__TASK STATEMENT__
In the copy, include every record below exactly as it appears, but no pictures.

*** Opening ENTRIES PROVIDED ***

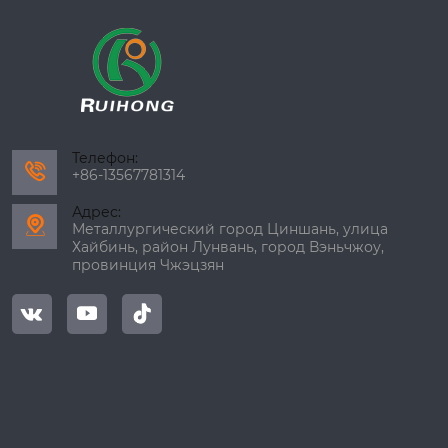
Телефон:

+86-13567781314
Адрес:

Металлургический город Циншань, улица
Хайбинь, район Лунвань, город Вэньчжоу,
провинция Чжэцзян



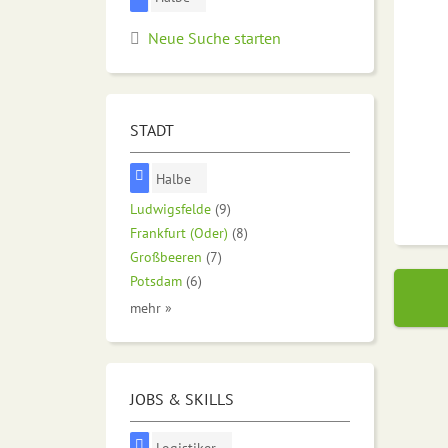
Neue Suche starten
STADT
Halbe
Ludwigsfelde
(9)
Frankfurt (Oder)
(8)
Großbeeren
(7)
Potsdam
(6)
mehr »
JOBS & SKILLS
Logistiker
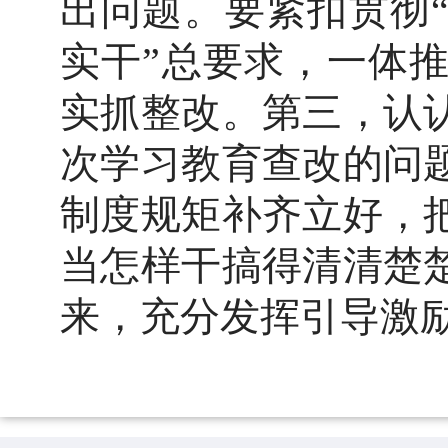
出问题。要紧扣贯彻
实干”总要求，一体
实抓整改。第三，认
次学习教育查改的问
制度规矩补齐立好，
当怎样干搞得清清楚
来，充分发挥引导激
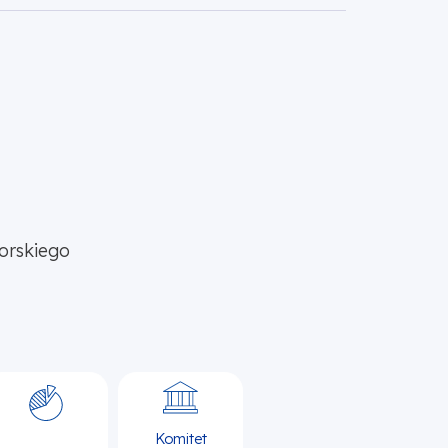
orskiego
Komitet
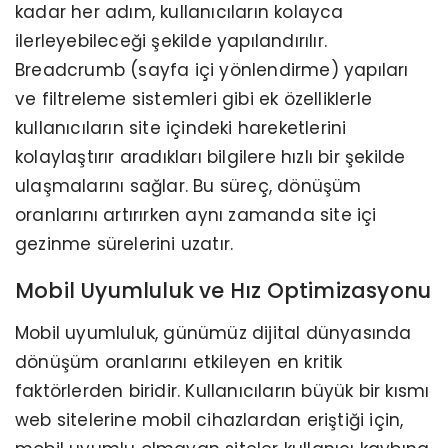
kadar her adım, kullanıcıların kolayca
ilerleyebileceği şekilde yapılandırılır.
Breadcrumb (sayfa içi yönlendirme) yapıları
ve filtreleme sistemleri gibi ek özelliklerle
kullanıcıların site içindeki hareketlerini
kolaylaştırır aradıkları bilgilere hızlı bir şekilde
ulaşmalarını sağlar. Bu süreç, dönüşüm
oranlarını artırırken aynı zamanda site içi
gezinme sürelerini uzatır.
Mobil Uyumluluk ve Hız Optimizasyonu
Mobil uyumluluk, günümüz dijital dünyasında
dönüşüm oranlarını etkileyen en kritik
faktörlerden biridir. Kullanıcıların büyük bir kısmı
web sitelerine mobil cihazlardan eriştiği için,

*** Closing ENTRIES PROVIDED ***

__RESPONSE TO THE TASK__
Телефон:

+86-13567781314
Адрес:

Металлургический город Циншань, улица
Хайбинь, район Лунвань, город Вэньчжоу,
провинция Чжэцзян



Neue Suche starten
STADT
Halbe
Ludwigsfelde
(9)
Frankfurt (Oder)
(8)
Großbeeren
(7)
Potsdam
(6)
mehr »
JOBS & SKILLS
Logistiker
出问题。要紧扣贯彻
实干”总要求，一体
实抓整改。第三，认
次学习教育查改的问
制度规矩补齐立好，
当怎样干搞得清清楚
来，充分发挥引导激
orskiego
Komitet
kadar her adım, kullanıcıların kolayca
ilerleyebileceği şekilde yapılandırılır.
Breadcrumb (sayfa içi yönlendirme) yapıları
ve filtreleme sistemleri gibi ek özelliklerle
kullanıcıların site içindeki hareketlerini
kolaylaştırır aradıkları bilgilere hızlı bir şekilde
ulaşmalarını sağlar. Bu süreç, dönüşüm
oranlarını artırırken aynı zamanda site içi
gezinme sürelerini uzatır.
Mobil Uyumluluk ve Hız Optimizasyonu
Mobil uyumluluk, günümüz dijital dünyasında
dönüşüm oranlarını etkileyen en kritik
faktörlerden biridir. Kullanıcıların büyük bir kısmı
web sitelerine mobil cihazlardan eriştiği için,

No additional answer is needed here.